I use perf to collect some important counters. here are the results:
Without nop instruction:
Code:
$ perf stat -e uops_executed.stall_cycles,uops_issued.stall_cycles,uops_retired.stall_cycles,cycle_activity.cycles_mem_any,icache_64b.iftag_hit -M Branch_Misprediction_Cost -M Pipeline ./slow 0
&i = 7ffc07966f40, &offset=7ffc07966f00
ns: 3.728576
Performance counter stats for './slow 0':
213,867,558 uops_executed.stall_cycles (17.56%)
491,423,003 uops_issued.stall_cycles (23.45%)

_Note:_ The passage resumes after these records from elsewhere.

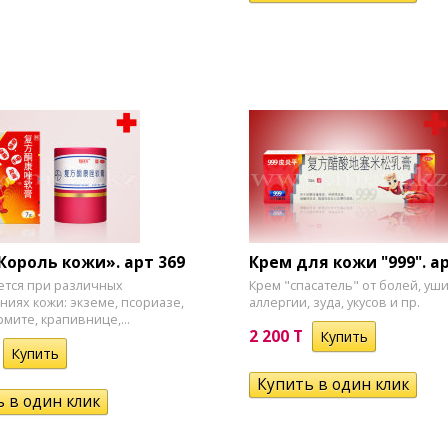
Король кожи». арт 369
Крем для кожи "999". ар
тся при различных
Крем "спасатель" от болей, уш
ниях кожи: экземе, псориазе,
аллергии, зуда, укусов и пр.
мите, крапивнице,...
2 200 T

512,748,389 uops_retired.stall_cycles (17.62%)
883,538,689 cycle_activity.cycles_mem_any (23.51%)
204,676,274 icache_64b.iftag_hit (23.55%)
7,437 br_misp_retired.all_branches # 872.9 Branch_Misprediction_Cost (23.55%)
149,274 machine_clears.count (23.55%)
1,009,768,664 uops_issued.any (23.55%)
1,005,689,857 uops_retired.retire_slots (23.56%)
1,029,988 int_misc.recovery_cycles (23.56%)
889,352,008 cycles (29.44%)
375,429,113 idq_uops_not_delivered.cycles_0_uops_deliv.core (29.44%)
1,303,779 int_misc.clear_resteer_cycles (29.44%)
24,653 baclears.any (29.44%)
1,005,647,085 uops_retired.retire_slots # 0.9 UPI (29.44%)
1,104,896,299 inst_retired.any (29.44%)
1,101,945,035 inst_retired.any # 0.8 CPI (23.56%)
889,131,234 cycles (23.56%)
1,200,172,618 uops_executed.thread # 1.7 ILP (17.60%)
725,629,824 uops_executed.core_cycles_ge_1 (17.60%)
0.374539772 seconds time elapsed
0.370386000 seconds user
0.000987000 seconds sys
With nop instruction:
Code:
$ $ perf stat -e uops_executed.stall_cycles,uops_issued.stall_cycles,uops_retired.stall_cycles,cycle_activity.cycles_mem_any,icache_64b.iftag_hit -M Branch_Misprediction_Cost -M Pipeline ./fast 0
&i = 7ffd56fbeac0, &offset=7ffd56fbea80
ns: 2.212173
91,068,788 uops_retired.stall_cycles (18.01%)
523,629,214 cycle_activity.cycles_mem_any (23.87%)
2,324,443 icache_64b.iftag_hit (23.46%)
4,823 br_misp_retired.all_branches # 1171.2 Branch_Misprediction_Cost (23.42%)
122,449 machine_clears.count (23.43%)
1,216,774,633 uops_issued.any (23.42%)
1,206,512,556 uops_retired.retire_slots (23.42%)
705,325 int_misc.recovery_cycles (23.43%)
528,397,938 cycles (29.28%)
22,295,204 idq_uops_not_delivered.cycles_0_uops_deliv.core (29.28%)
1,151,776 int_misc.clear_resteer_cycles (29.28%)
15,162 baclears.any (29.28%)
1,205,231,069 uops_retired.retire_slots # 1.0 UPI (29.28%)
1,204,519,156 inst_retired.any (29.28%)
1,204,031,494 inst_retired.any # 0.4 CPI (23.43%)
528,232,797 cycles (23.43%)
1,312,254,164 uops_executed.thread # 2.6 ILP (17.57%)
497,642,069 uops_executed.core_cycles_ge_1 (17.57%)
0.222836590 seconds time elapsed
0.217941000 seconds user
0.002964000 seconds sys
We can see that the slower one has more cycle_activity.cycles_mem_any, uops_issued.stall_cycles, br_misp_retired.all_branches and icache_64b.iftag_hit. I don't know if this means the slower one has more misprediction in pipeline and thus have to re-fetch more instructions.